David Chappell‘s new book went on sale yesterday, just in time for the holiday weekend. It’s full title is Waking from a Dream: The Struggle for Civil Rights in the Shadow of Martin Luther King, Jr. Chappell is the Rothbaum Professor of Modern American History at the University of Oklahoma and the author of the acclaimed Stone of Hope: Prophetic Religion and the Death of Jim Crow.

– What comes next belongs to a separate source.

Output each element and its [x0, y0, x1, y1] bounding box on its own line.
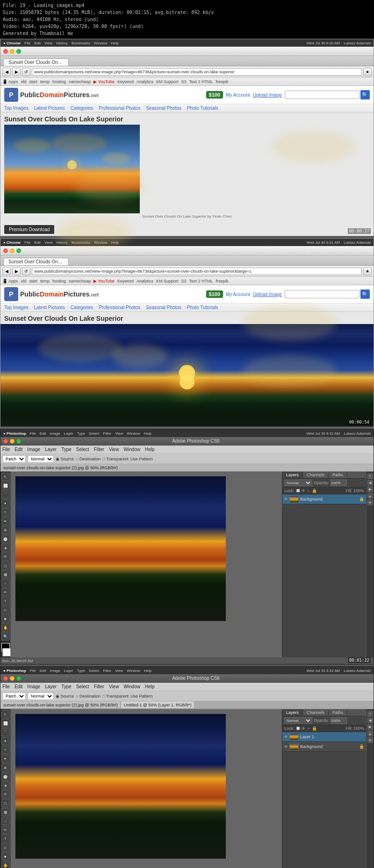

Over at Religion in American History, Michael Hammond has published a two-part interview with Chappell. You can read Part I here. And here is a taste of Part II:
You could see it more loosely as just this ongoing struggle for African American freedom that’s been going on since the middle passage, and some ways since before the middle passage. I think each new chapter takes a very, very different perspective and tells a very, very different story from the previous chapter. And I do think I am more of a splitter than a lumper—that it’s the uniqueness of historical events and historical characters historical circumstances that leap out to you and demands attention.
Tom Van Dyke says
The elided truth is that MLK's biggest battle was with irrelevance after 1965. On his left, he wasn't exotic enough for the radical chic of Malcolm or the Panthers, and to his right–most of the country–his further agenda of left-wing social engineering was unacceptable.
Martin Luther King Day froze the MLK of 1965 in time, at the crest of his great victories, where racial equality became the law of the land. What followed is of biographical importance, but not historical.